Moreover, as we saw last time, appearance has become reality. The essence of life is to put a good front, to make an impression, to be seen and heard, to make an impact on the public. This is why even men like McIntyre, essentially a humanist, want parades down the streets of Washington; this, supposedly, is going to change men. This of course is precisely humanism. It is Comteian psychology and sociology.
What is Comte’s essence of what constitutes the third age, the scientific age; technology. You don’t work in terms of meaning but to make an impact with technology. And so, you are going to manipulate people by making an impression on them. Appearance, a show, a parade, in place of reality, in place of moral principles, in place of changing the hearts of men.
Moreover, the new temple has become the humanistic state school, the true temple of the modern age, its religious institution. Charles Francis Potter in Humanism: A New Religion, 1930, himself a leading humanist, wrote:
“Education is thus a most powerful ally of Humanism, and every American public school is a school of Humanism. What can the theistic Sunday-schools, meeting for an hour once a week, and teaching only a fraction of the children, do to stem the tide of a five-day program of humanistic teaching?” 15
Moreover, as men dream of the future, their vision of that future is totally in terms of this scientific society.

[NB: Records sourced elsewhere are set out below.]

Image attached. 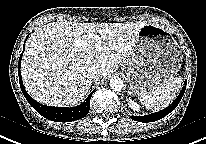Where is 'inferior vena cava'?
<instances>
[{"label": "inferior vena cava", "mask_w": 206, "mask_h": 144, "mask_svg": "<svg viewBox=\"0 0 206 144\" xmlns=\"http://www.w3.org/2000/svg\"><path fill=\"white\" fill-rule=\"evenodd\" d=\"M102 77L101 72L99 69L96 68H90L88 70L87 73V78L91 81V82H97L100 80V78Z\"/></svg>", "instance_id": "1"}]
</instances>
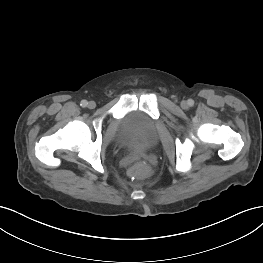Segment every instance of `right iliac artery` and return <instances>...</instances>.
Returning a JSON list of instances; mask_svg holds the SVG:
<instances>
[{"label":"right iliac artery","mask_w":263,"mask_h":263,"mask_svg":"<svg viewBox=\"0 0 263 263\" xmlns=\"http://www.w3.org/2000/svg\"><path fill=\"white\" fill-rule=\"evenodd\" d=\"M80 105H81L82 107H86V106L88 105V102H87L86 100H82L81 103H80Z\"/></svg>","instance_id":"82829eb1"}]
</instances>
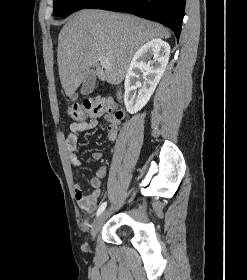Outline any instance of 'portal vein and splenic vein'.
Here are the masks:
<instances>
[{"instance_id":"1","label":"portal vein and splenic vein","mask_w":247,"mask_h":280,"mask_svg":"<svg viewBox=\"0 0 247 280\" xmlns=\"http://www.w3.org/2000/svg\"><path fill=\"white\" fill-rule=\"evenodd\" d=\"M100 65H101L102 67H106L107 65H109V60H108V58H105V57L101 58V59H100Z\"/></svg>"}]
</instances>
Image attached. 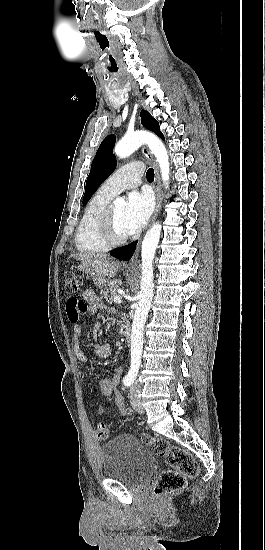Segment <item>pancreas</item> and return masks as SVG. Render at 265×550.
<instances>
[{
    "label": "pancreas",
    "mask_w": 265,
    "mask_h": 550,
    "mask_svg": "<svg viewBox=\"0 0 265 550\" xmlns=\"http://www.w3.org/2000/svg\"><path fill=\"white\" fill-rule=\"evenodd\" d=\"M121 281L112 280L103 289V296L106 300L112 301L115 296H118V289L121 286Z\"/></svg>",
    "instance_id": "cf45deb5"
}]
</instances>
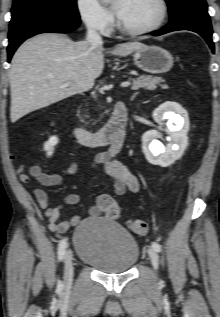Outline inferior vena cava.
<instances>
[{"label": "inferior vena cava", "mask_w": 220, "mask_h": 317, "mask_svg": "<svg viewBox=\"0 0 220 317\" xmlns=\"http://www.w3.org/2000/svg\"><path fill=\"white\" fill-rule=\"evenodd\" d=\"M86 40L93 48L102 46L103 44L101 36L98 34L93 25H88Z\"/></svg>", "instance_id": "inferior-vena-cava-1"}]
</instances>
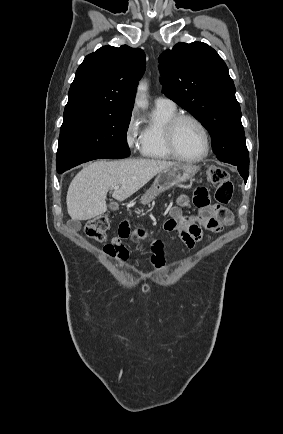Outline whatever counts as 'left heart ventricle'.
Listing matches in <instances>:
<instances>
[{"label":"left heart ventricle","instance_id":"left-heart-ventricle-1","mask_svg":"<svg viewBox=\"0 0 283 434\" xmlns=\"http://www.w3.org/2000/svg\"><path fill=\"white\" fill-rule=\"evenodd\" d=\"M178 151L188 157L200 155L204 150V140L198 126L189 120L181 121L175 131Z\"/></svg>","mask_w":283,"mask_h":434}]
</instances>
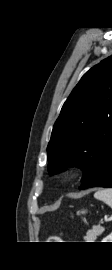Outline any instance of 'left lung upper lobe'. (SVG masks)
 <instances>
[{
	"label": "left lung upper lobe",
	"instance_id": "1",
	"mask_svg": "<svg viewBox=\"0 0 112 270\" xmlns=\"http://www.w3.org/2000/svg\"><path fill=\"white\" fill-rule=\"evenodd\" d=\"M112 145V55L83 75L65 101L47 147L48 172L77 166L90 179Z\"/></svg>",
	"mask_w": 112,
	"mask_h": 270
}]
</instances>
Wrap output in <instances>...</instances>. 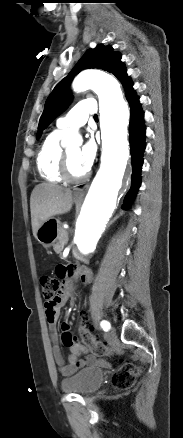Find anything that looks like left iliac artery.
<instances>
[{"mask_svg": "<svg viewBox=\"0 0 183 438\" xmlns=\"http://www.w3.org/2000/svg\"><path fill=\"white\" fill-rule=\"evenodd\" d=\"M100 326H101V328H102L104 331H108V330H110V328H111L110 323H109L108 321H106V320H103V321L100 323Z\"/></svg>", "mask_w": 183, "mask_h": 438, "instance_id": "1", "label": "left iliac artery"}]
</instances>
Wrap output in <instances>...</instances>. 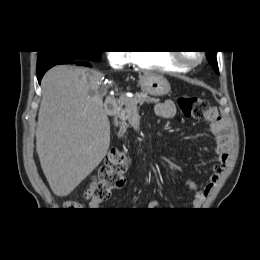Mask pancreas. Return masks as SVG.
I'll return each mask as SVG.
<instances>
[{
    "label": "pancreas",
    "mask_w": 260,
    "mask_h": 260,
    "mask_svg": "<svg viewBox=\"0 0 260 260\" xmlns=\"http://www.w3.org/2000/svg\"><path fill=\"white\" fill-rule=\"evenodd\" d=\"M157 103L159 99L149 97L145 93H136L134 97H120L118 100L119 111L117 118L119 121H116V125L120 126L119 134H124L129 126L128 122L131 121L134 111L138 109L137 105H142L143 103ZM128 121V122H127Z\"/></svg>",
    "instance_id": "obj_1"
}]
</instances>
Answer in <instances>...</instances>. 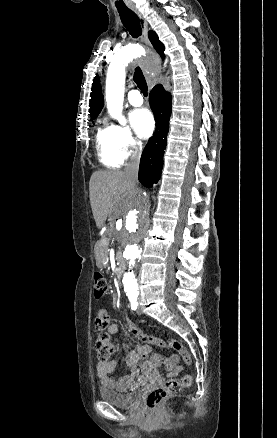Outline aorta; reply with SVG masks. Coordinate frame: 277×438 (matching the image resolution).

Two of the most popular books, bestsellers of recent years, which deal with this subject are John McCall’s The Future Of the Future and Alvin Toffler, Future Shock. Now, Toffler was editor, associate editor of Fortune and a professor at Cornell and elsewhere. And McCall is also a very outstanding writer and scholar. And their vision of the future is, of course, precisely the kind of thing that Mumford was describing. It is a world in which artificial men are created, man itself becomes obsolete and makes way for ‘clonal man,’ in which the least of things done to men is to put electrodes in their brain. It is a world ruled by the scientific elite in which there is no room for God and really no room for men in any sense that we can recognize them.
Very definitely, the death of God means also the death of men. For when God goes, man is expendable in the minds of these men. He’s poorly made, he doesn’t meet their specifications, and since they cannot remake him, they will invent something to take his place. Nietzsche claimed to be the great humanist and lover of life and of man, but he ended up with the slobbering hatred of man and the demand that superman be created. And now the scientific elite tells us that they will make superman artificially, and they actually claim that the time will come when you will go to an air terminal to the counter to get your ticket and you’ll not be able to tell whether the very beautiful girl waiting on you is an artificial girl or a human being. And, of course, ultimately, the artificial girl will be much more reliable than any real girl and so, you can guess who will be dispensable.
This is the mad, the truly insane dream of the new scientific elite. It’s a dangerous dream, it’s a dream that spells murder, the murder of man. The millions upon millions that were murdered by Stalin and the millions upon millions who were murdered by Mao in Red China are just a drop in the bucket to what men in the universities very close to us all across the country, in England, in France, Germany, all over the world are contemplating when they discuss, plan, make a scientific goal to do the kinds of things these writers describe. It is the planned murder of man, of mankind.
Moreover, they are doing this with the hearty approval of most men. The overwhelming popularity of these books can scarcely be believed. The average man is ready to accept these because he hates life. This book was published in July of 1970, it appeared, condensations of it, in Horizon, Red Book and Playboy.